§ **Problem to work on**:
Somewhere below are a line with "Rayleigh Instruments –" and a later line with "High resolution download". Output exactly those lines and all lines between them.

________________

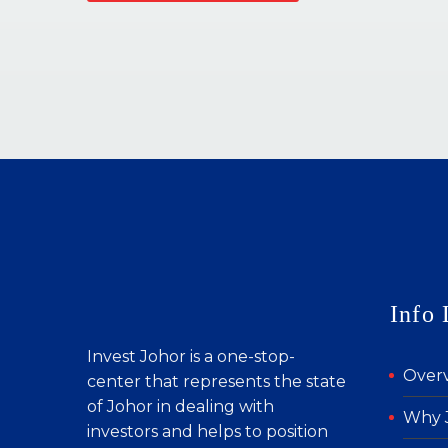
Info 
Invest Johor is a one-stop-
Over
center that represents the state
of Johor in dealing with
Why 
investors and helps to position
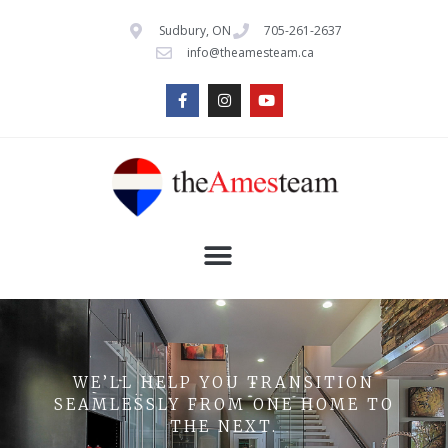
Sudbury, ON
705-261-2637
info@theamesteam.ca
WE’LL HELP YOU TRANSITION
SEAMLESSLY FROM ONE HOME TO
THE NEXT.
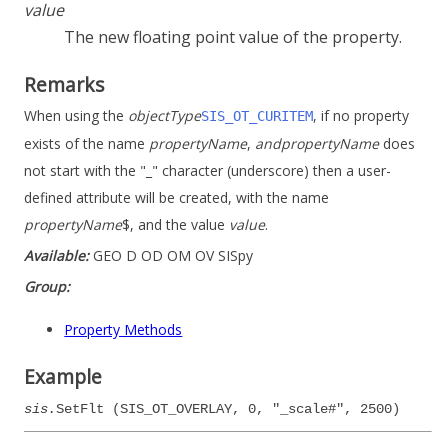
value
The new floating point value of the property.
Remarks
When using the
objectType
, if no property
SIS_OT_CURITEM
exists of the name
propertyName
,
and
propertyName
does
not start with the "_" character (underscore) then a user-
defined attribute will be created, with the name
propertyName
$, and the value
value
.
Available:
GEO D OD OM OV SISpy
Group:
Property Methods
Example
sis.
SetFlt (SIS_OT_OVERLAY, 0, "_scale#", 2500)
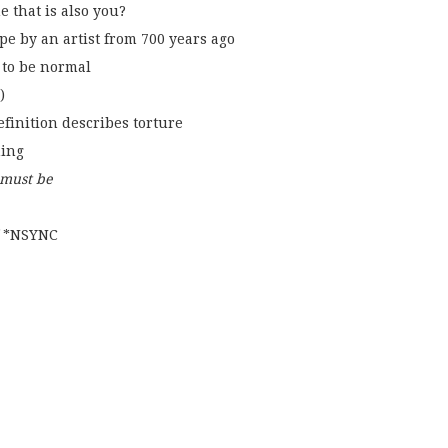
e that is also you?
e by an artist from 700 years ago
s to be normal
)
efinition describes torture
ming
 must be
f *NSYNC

________________

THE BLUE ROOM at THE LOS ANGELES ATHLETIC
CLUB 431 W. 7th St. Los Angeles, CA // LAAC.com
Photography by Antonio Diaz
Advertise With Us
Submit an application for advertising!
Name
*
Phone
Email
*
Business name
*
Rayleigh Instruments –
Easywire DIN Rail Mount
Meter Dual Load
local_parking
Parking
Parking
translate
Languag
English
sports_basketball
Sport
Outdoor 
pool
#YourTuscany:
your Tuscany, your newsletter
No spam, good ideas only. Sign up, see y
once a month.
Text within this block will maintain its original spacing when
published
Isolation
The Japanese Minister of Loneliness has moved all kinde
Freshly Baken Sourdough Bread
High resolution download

________________

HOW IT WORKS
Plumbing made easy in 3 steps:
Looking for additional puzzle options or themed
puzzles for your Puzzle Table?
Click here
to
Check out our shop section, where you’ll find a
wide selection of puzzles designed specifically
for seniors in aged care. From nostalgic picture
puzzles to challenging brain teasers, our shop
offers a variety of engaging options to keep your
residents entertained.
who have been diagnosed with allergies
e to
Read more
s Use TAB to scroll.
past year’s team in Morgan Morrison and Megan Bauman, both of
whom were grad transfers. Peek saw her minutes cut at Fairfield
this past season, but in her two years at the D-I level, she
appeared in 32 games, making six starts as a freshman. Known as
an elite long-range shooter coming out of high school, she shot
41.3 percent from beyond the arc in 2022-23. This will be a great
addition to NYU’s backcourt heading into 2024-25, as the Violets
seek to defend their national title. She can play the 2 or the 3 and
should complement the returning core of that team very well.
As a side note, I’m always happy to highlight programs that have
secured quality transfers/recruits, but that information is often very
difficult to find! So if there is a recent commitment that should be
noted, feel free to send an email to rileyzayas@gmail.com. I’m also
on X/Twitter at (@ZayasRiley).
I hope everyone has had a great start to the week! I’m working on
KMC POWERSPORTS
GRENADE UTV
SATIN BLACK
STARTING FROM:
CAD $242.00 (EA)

________________

§ **Finished exercise**:
Rayleigh Instruments –
Easywire DIN Rail Mount
Meter Dual Load
local_parking
Parking
Parking
translate
Languag
English
sports_basketball
Sport
Outdoor 
pool
#YourTuscany:
your Tuscany, your newsletter
No spam, good ideas only. Sign up, see y
once a month.
Text within this block will maintain its original spacing when
published
Isolation
The Japanese Minister of Loneliness has moved all kinde
Freshly Baken Sourdough Bread
High resolution download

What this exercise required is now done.